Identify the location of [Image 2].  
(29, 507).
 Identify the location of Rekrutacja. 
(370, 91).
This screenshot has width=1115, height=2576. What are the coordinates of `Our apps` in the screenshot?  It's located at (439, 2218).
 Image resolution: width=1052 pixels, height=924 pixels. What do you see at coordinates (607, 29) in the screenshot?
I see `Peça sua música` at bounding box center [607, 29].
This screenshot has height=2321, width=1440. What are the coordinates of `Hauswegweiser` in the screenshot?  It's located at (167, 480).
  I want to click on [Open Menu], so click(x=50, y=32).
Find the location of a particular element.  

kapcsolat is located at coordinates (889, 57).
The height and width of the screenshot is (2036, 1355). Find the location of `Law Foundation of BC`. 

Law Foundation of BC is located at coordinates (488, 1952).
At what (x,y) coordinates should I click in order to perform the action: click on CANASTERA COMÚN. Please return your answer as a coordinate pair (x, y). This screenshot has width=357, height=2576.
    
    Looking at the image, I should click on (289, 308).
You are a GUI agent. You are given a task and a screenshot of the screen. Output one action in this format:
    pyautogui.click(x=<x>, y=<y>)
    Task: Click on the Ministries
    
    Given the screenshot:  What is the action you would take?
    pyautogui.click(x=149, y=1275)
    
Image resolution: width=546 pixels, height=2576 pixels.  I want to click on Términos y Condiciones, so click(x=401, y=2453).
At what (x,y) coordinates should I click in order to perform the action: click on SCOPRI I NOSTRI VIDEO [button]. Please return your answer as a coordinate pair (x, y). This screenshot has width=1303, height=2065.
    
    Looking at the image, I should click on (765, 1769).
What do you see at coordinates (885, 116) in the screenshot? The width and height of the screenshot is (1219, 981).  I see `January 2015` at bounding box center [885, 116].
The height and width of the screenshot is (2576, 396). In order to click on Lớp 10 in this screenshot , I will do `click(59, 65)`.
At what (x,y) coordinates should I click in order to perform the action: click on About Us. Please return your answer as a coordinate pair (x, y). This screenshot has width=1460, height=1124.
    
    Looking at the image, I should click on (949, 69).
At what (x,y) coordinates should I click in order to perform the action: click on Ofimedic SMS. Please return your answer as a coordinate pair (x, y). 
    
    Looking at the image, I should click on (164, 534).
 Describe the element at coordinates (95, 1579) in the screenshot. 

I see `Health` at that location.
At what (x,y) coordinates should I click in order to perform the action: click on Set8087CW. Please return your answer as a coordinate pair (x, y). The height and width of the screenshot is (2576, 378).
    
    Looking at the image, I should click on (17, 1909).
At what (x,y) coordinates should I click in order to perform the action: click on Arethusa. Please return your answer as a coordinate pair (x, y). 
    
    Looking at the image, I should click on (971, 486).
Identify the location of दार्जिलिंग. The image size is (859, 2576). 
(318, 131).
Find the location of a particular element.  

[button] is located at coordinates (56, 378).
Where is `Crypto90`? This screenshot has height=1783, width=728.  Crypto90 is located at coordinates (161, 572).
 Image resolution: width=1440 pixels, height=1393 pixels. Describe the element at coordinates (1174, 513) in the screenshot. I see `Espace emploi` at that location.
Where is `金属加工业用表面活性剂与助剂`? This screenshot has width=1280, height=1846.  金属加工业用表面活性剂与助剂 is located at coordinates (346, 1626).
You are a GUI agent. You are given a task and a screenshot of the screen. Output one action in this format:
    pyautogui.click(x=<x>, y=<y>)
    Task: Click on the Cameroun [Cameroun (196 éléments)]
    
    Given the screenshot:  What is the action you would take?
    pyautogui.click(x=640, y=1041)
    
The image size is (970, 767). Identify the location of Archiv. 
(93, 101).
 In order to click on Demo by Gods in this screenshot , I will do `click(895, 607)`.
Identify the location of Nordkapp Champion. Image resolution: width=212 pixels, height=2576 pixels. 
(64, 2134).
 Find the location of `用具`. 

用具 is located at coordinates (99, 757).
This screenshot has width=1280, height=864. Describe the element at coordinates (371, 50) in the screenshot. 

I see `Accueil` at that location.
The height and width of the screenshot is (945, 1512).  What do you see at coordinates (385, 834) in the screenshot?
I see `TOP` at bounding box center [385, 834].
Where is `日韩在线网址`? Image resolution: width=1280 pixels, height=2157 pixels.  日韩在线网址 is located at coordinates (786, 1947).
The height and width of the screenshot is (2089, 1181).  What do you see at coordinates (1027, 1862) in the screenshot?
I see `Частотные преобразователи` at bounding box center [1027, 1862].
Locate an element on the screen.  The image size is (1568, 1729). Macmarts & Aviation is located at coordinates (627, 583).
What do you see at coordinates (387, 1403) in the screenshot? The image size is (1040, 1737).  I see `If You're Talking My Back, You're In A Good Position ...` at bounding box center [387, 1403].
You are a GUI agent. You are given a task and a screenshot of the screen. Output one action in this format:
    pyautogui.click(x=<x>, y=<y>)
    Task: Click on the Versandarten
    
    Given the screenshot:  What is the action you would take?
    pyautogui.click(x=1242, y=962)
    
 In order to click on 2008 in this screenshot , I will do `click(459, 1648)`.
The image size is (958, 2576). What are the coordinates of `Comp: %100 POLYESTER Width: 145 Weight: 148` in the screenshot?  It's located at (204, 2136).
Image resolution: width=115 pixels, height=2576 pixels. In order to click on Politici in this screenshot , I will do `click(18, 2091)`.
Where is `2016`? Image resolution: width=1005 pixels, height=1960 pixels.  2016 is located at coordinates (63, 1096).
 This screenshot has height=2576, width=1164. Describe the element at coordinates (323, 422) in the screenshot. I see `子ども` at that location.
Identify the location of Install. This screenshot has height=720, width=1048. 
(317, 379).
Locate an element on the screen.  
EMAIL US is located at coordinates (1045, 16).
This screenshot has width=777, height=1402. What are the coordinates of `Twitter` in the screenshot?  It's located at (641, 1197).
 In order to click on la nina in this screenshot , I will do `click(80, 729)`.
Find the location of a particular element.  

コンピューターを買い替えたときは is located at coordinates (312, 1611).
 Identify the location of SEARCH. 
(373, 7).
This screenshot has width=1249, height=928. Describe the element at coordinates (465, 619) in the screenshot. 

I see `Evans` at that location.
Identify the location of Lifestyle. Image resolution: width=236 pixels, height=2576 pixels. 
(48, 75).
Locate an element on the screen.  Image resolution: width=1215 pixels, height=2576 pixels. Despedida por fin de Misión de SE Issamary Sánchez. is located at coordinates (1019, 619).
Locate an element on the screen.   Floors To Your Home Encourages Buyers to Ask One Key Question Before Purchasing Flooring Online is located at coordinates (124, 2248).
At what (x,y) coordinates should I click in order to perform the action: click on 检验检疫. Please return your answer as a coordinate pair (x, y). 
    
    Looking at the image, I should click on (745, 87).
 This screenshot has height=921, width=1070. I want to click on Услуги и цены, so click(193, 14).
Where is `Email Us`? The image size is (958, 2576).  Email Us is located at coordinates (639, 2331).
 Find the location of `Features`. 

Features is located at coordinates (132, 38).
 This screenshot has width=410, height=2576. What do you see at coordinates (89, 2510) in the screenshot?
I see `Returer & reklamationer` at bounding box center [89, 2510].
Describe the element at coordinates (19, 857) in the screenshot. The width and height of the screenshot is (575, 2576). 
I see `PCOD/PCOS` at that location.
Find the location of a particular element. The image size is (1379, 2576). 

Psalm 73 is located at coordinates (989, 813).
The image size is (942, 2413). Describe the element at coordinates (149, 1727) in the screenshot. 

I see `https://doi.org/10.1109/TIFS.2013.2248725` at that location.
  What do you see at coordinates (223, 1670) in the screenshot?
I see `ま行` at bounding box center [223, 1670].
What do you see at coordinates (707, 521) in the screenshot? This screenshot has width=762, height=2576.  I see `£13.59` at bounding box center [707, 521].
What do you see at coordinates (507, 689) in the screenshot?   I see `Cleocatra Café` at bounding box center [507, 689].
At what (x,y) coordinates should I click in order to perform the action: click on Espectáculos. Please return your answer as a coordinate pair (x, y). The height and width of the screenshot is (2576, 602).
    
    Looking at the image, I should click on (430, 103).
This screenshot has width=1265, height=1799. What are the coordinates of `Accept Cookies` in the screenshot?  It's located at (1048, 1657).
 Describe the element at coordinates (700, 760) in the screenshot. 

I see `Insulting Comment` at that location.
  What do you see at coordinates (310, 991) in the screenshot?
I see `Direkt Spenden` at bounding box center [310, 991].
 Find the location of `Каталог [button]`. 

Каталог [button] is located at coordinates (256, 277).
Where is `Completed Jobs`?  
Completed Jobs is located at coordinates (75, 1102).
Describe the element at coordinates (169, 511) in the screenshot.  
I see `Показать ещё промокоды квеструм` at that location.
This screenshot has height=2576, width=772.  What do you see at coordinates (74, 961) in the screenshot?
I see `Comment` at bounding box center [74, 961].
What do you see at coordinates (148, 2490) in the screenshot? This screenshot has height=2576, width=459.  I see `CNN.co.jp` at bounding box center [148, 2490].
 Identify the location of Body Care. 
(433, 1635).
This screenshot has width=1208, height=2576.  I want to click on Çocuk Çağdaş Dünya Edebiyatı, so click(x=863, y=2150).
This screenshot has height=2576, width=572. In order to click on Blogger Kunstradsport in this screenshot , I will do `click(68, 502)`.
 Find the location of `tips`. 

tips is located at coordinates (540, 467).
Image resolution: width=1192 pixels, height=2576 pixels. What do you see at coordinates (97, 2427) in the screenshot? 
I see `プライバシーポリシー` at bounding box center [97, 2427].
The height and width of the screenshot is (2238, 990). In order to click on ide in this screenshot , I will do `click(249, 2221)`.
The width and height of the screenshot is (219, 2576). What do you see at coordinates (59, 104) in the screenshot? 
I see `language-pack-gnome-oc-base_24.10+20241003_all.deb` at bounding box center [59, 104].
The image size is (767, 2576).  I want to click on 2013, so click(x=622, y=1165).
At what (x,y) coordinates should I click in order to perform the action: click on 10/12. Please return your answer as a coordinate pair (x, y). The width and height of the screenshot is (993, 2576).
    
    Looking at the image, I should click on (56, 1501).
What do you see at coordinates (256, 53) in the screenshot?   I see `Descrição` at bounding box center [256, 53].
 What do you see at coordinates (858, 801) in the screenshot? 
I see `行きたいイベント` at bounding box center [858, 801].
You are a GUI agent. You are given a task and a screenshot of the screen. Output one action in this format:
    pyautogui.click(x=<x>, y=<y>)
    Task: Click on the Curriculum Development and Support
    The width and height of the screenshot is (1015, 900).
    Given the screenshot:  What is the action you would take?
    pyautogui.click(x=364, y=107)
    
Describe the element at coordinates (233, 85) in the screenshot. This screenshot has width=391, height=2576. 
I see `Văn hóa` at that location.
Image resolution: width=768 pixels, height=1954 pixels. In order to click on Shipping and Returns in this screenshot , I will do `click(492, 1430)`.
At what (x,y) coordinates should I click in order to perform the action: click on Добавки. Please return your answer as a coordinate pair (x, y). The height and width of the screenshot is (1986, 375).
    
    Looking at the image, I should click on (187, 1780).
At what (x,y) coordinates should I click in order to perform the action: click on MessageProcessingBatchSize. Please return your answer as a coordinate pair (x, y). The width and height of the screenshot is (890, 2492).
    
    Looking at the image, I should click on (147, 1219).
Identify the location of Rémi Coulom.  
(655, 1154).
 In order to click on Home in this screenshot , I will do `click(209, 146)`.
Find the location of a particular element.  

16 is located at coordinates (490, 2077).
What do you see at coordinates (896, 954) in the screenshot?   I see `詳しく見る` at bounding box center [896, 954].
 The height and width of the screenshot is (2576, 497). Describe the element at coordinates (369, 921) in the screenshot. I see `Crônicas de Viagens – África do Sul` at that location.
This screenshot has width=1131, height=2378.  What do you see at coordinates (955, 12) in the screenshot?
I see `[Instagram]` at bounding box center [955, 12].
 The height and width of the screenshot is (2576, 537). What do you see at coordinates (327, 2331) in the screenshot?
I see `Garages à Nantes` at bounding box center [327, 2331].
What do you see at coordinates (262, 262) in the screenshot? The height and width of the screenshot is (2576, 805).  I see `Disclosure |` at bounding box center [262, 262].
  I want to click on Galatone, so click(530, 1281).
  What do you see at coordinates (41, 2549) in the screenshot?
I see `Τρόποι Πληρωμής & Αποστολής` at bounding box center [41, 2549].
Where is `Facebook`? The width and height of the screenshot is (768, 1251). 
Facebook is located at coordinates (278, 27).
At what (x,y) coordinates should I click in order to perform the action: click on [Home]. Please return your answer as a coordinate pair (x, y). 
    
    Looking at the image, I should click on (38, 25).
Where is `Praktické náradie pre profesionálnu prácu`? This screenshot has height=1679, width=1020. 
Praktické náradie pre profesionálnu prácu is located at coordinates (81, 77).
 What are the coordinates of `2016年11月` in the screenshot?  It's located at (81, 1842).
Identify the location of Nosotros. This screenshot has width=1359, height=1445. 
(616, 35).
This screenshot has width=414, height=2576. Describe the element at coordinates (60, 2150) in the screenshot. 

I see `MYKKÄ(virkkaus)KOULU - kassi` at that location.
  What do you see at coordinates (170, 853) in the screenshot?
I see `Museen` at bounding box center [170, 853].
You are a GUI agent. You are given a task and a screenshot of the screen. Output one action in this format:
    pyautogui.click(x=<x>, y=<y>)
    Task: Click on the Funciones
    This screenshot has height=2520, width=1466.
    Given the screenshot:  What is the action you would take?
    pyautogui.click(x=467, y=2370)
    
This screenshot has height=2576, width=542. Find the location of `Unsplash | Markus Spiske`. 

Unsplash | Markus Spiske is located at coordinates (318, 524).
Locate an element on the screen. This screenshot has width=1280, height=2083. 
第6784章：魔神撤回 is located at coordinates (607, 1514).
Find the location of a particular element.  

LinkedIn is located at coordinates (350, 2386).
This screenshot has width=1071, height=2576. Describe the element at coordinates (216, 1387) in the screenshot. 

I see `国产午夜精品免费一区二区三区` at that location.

▶ EXERCISE INSTRUCTIONS
Everything from the line containing "This screenshot has height=2520, width=1466." to the final line of the entries above should be output exactly, and nothing more.

▶ EXPECTED OUTPUT
    This screenshot has height=2520, width=1466.
    Given the screenshot:  What is the action you would take?
    pyautogui.click(x=467, y=2370)
    
This screenshot has height=2576, width=542. Find the location of `Unsplash | Markus Spiske`. 

Unsplash | Markus Spiske is located at coordinates (318, 524).
Locate an element on the screen. This screenshot has width=1280, height=2083. 
第6784章：魔神撤回 is located at coordinates (607, 1514).
Find the location of a particular element.  

LinkedIn is located at coordinates (350, 2386).
This screenshot has width=1071, height=2576. Describe the element at coordinates (216, 1387) in the screenshot. 

I see `国产午夜精品免费一区二区三区` at that location.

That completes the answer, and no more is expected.